Happy sat down with Tom over some pretty bangin’ chai tea and a dart to get the low down in his own words.
HAPPY: Tell us a bit about the film projects you’re working on and how you got to this point where you felt film was where it was at?
TOM: Video is the one that I can’t just do by myself. The smallest idea becomes a massive thing by the time you’ve done the storyboards, you start to have to use a whole lot of different mediums just to deal with what’s going on in front of the camera.
I’ve always got tunnel vision obsessed with different crafts but I tend to find something new and do it until I’m happy with what I’m putting out and then move on, but with video you can bring it all in. It ends up feeling more satisfying than learning skills for your own pleasure that don’t become your master medium, even if video isn’t mine, it allows so many factors to come into the game.
At the moment I’m working on lots of things, I’m in post for a shamefully extended “proof of concept” that’s become basically a short called El Niño nights which is a relationship piece disguised as an 80’s genre crime movie. It’s highly designed and stylised and you definitely know its not real life, which is the best because the whole thing just looks cool as fuck.
I’m also working an a magic realist short that’s in preproduction, and then there’s also cool for cats, which was designed to be something we could shoot week by week for no money and get something longer form together made out of standalone sequences.
HAPPY: How have you integrated music into your work and what artists are you digging for inspiration?
TOM: Music is probably one of the biggest bits that makes me want to actually finish something, my partner Yvette will always find the track that a sequence needs, and then we have to finish the project in the vague hope we can scrape together enough cash to get some rights.
I like to think about what the characters would listen to, you can have a lot of fun like that. I like to use covers and new versions of songs because the associations aren’t as clear, and they can become part of your own movie. Or I get electronic score done by lace-cap cub.
HAPPY: You’re tackling some pretty controversial and challenging issues, Cool For Cat’s being one of them, how do you balance the creative with the story itself and is one more important than the other?
TOM: You know what, there’s a lot of responsibility with this shit, especially when you’re young, and you sort of want to cold dog it, but you can’t. I mean, the movie is about crystal meth, and you quickly realise there’s a very good reason that there’s so few narrative films on the subject, it’s ugly and it’s happening right now, and it’s so much closer than you think.

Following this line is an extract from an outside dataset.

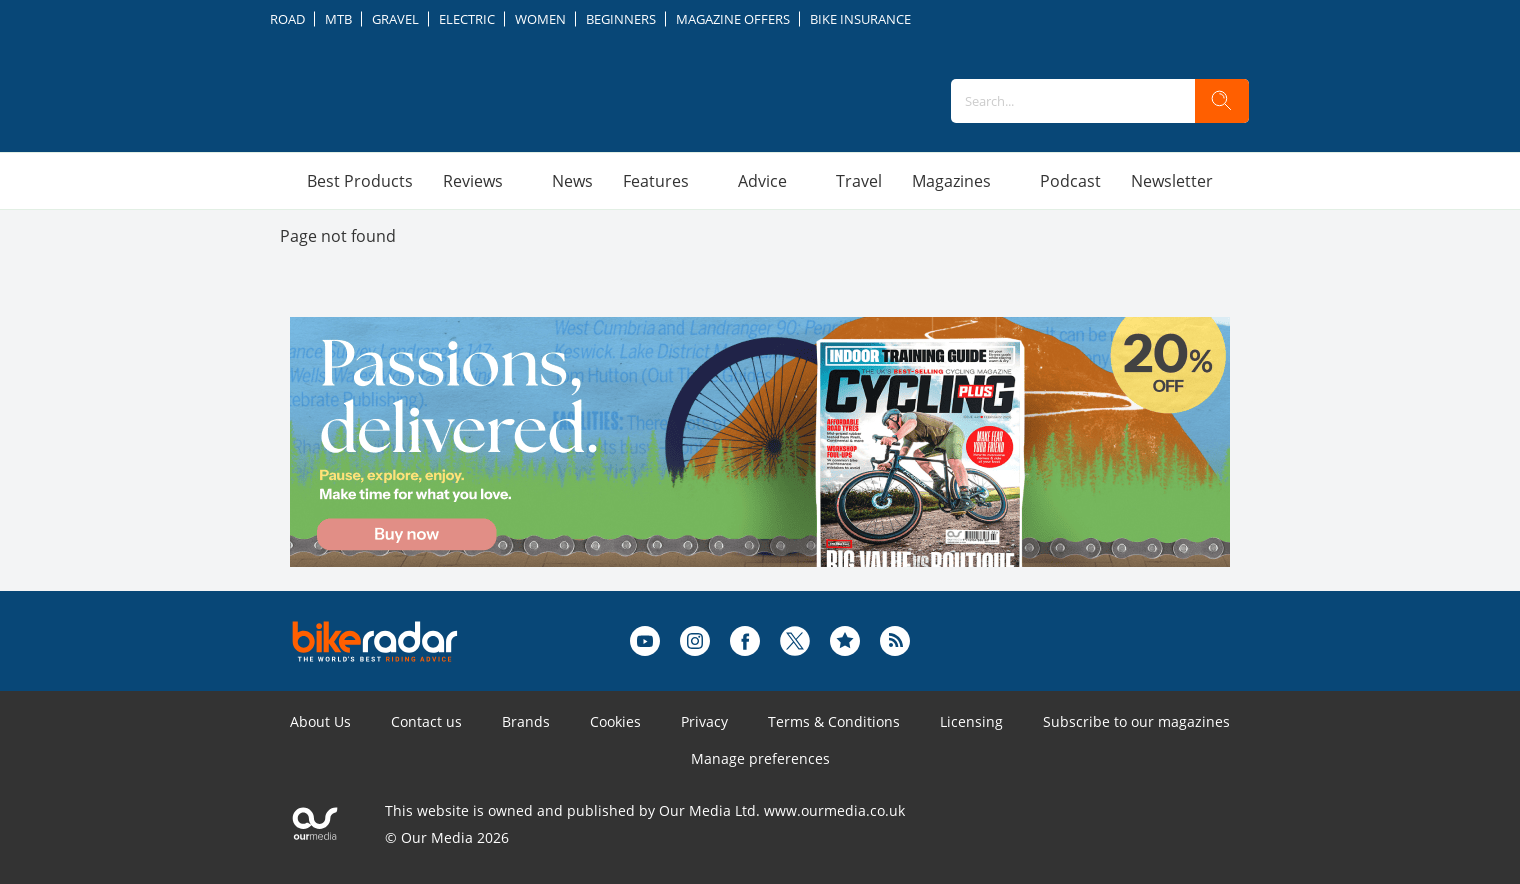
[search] (1222, 101)
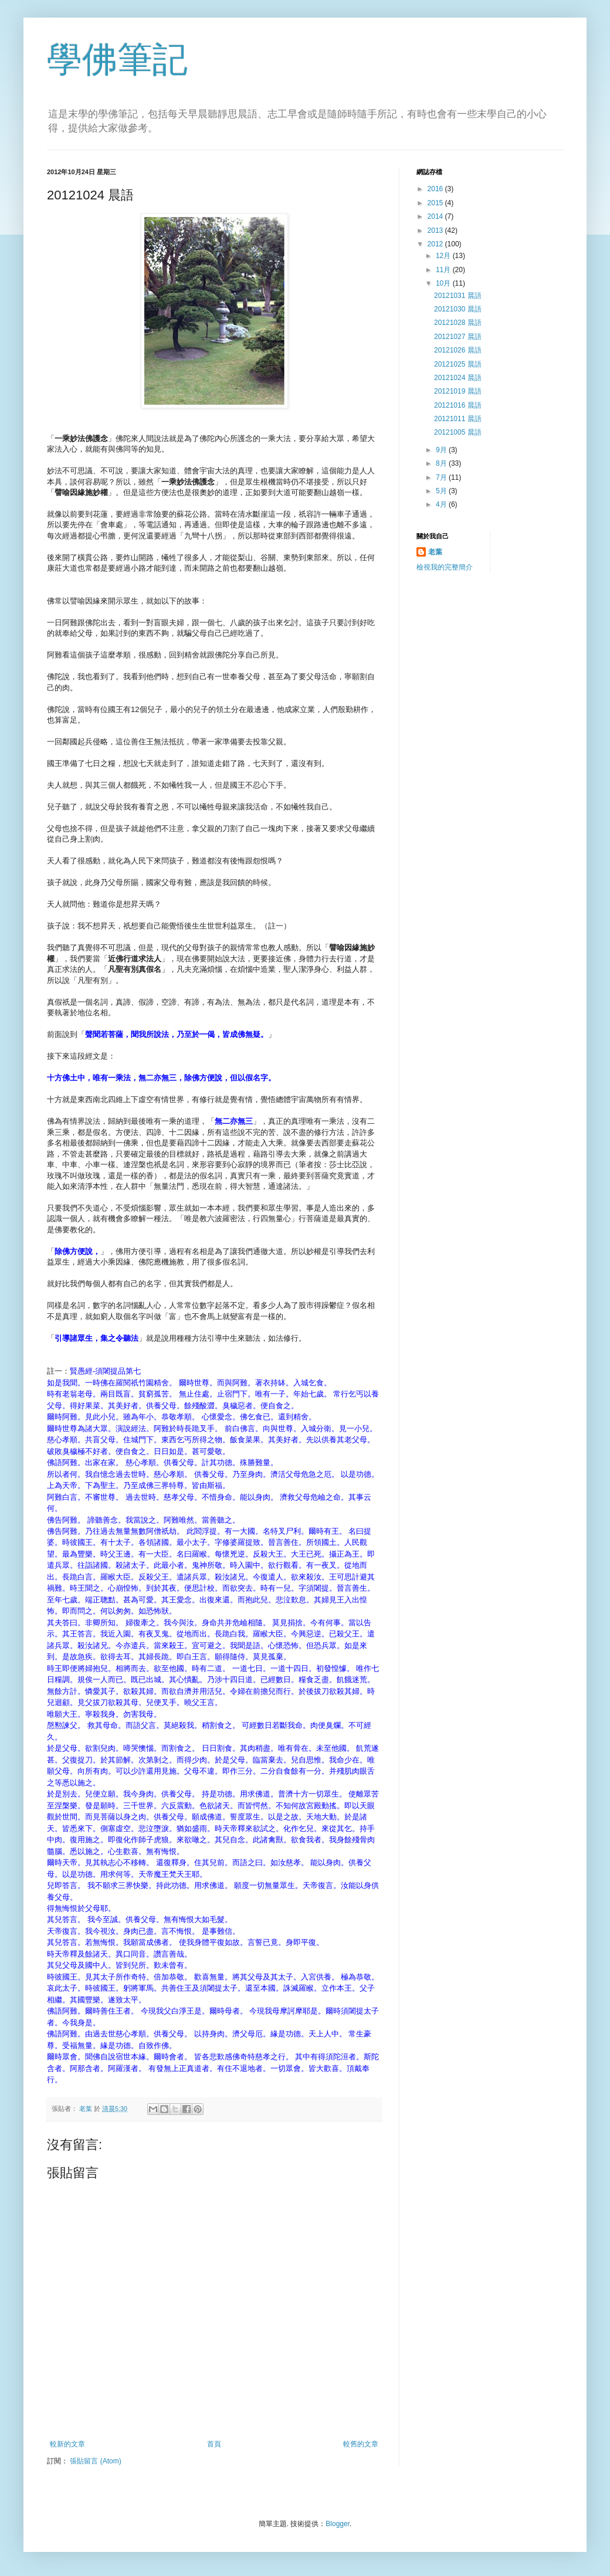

There’s no line that you have to cross to get there, it’s everywhere so it’s much easier to look away. The way I try to avoid that whole thing is to be as honest as possible, once you fall into style and representation, you walk a tightrope, so our story comes from people who are in that position, and each section is just things that have actually happened, that’s sort of the only way you get the right to tell that story, you have to be part of it, I don’t think it’s something you can go at from outside, but I just had to start that one because it’s always better to try. The little short is sort of the first sequence, so hopefully more to come, but shooting it can be pretty bleak!